Evolution being another example. Assuming the big bang is indeed true, and the second law of thermodynamics continues to abate for evolution to occur, you have the issue with at minimum forward eternity (and possibly backward eternity, if indeed there is no beginning of the universe, above). If with enough “rolls of the dice” planets and suns can come from explosions, life from unlife, complex from simple, etc. then eventually more advanced lifeforms, including quite advanced beings, become not just possible, but inevitable. Evolution uses the existence of such things we can observe as “proof.” If evolution is indeed true, God becomes inevitable, mathematically speaking. Unless of course there is a beginning and an end, and thus a finite number of “rolls.” Which of course begs the question, what would exist before and after (I.e. who or what created the finite universe and timeline?).

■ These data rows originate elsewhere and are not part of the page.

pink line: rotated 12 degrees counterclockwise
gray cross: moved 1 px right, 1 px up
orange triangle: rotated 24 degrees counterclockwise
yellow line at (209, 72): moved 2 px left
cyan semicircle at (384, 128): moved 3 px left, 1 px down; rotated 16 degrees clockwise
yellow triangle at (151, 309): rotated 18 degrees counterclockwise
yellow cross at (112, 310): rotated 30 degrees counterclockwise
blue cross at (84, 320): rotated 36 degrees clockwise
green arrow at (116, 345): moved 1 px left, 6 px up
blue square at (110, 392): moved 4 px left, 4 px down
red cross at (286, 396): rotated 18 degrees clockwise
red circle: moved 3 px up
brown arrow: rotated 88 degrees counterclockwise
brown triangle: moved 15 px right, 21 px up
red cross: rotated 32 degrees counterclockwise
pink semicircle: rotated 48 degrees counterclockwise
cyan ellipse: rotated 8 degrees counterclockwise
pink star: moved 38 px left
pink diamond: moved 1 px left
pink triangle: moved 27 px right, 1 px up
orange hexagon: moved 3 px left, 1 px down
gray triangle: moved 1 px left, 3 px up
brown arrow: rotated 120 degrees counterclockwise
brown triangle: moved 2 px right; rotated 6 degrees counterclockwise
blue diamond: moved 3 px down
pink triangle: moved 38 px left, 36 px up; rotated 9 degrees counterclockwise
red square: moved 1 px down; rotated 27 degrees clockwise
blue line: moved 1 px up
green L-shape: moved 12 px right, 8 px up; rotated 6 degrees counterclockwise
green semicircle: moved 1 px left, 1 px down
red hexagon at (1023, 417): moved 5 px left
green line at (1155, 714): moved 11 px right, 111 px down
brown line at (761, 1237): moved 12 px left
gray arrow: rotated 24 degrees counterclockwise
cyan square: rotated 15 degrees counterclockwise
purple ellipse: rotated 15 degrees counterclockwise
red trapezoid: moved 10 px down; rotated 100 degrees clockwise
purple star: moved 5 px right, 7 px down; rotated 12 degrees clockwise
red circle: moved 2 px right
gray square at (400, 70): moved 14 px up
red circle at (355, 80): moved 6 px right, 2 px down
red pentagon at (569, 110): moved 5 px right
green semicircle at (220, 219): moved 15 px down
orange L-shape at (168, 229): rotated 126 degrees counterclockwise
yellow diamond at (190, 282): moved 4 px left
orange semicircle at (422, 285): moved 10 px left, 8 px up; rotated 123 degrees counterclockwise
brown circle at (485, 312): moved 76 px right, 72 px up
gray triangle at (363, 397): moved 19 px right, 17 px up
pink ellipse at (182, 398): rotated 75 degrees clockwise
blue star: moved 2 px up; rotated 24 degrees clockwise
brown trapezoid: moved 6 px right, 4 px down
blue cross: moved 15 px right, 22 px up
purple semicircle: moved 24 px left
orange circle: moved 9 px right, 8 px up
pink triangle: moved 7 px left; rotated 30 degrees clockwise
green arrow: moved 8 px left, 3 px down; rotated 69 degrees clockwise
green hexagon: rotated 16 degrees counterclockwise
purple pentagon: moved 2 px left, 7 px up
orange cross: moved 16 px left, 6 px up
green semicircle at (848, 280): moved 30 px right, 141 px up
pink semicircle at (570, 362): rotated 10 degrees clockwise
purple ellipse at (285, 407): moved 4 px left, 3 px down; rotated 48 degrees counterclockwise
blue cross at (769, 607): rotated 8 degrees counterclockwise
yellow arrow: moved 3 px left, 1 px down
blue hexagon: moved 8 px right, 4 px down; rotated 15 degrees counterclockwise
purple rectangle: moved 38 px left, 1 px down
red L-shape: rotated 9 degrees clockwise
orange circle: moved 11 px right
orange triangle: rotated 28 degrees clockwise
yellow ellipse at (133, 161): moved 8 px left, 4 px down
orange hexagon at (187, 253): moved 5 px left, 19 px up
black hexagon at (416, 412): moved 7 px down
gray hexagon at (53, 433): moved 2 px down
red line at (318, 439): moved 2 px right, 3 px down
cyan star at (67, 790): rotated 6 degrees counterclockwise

So according to evolution and the big bang, God will eventually exist assuming He does not already. Or, if the universe goes back indefinitely, and an infinite number of rolls of the dice have already occurred, then God already exists. If God is infinite, has He not always existed? Perhaps more importantly, since we know He must exist mathematically speaking, is it so far fetched to think a being might exist outside of our understanding or outside of the laws that were apparently broken in order to create the existence we now observe? A computer programmer existing outside of the computer, yet still interacting with the program (to greatly oversimplify).
And yet, evolution and the big bang are oft postulated as proof that God does not exist, despite pointing toward a mathematical certainty to the contrary. That level of faith would be admirable, were it not so contradictory.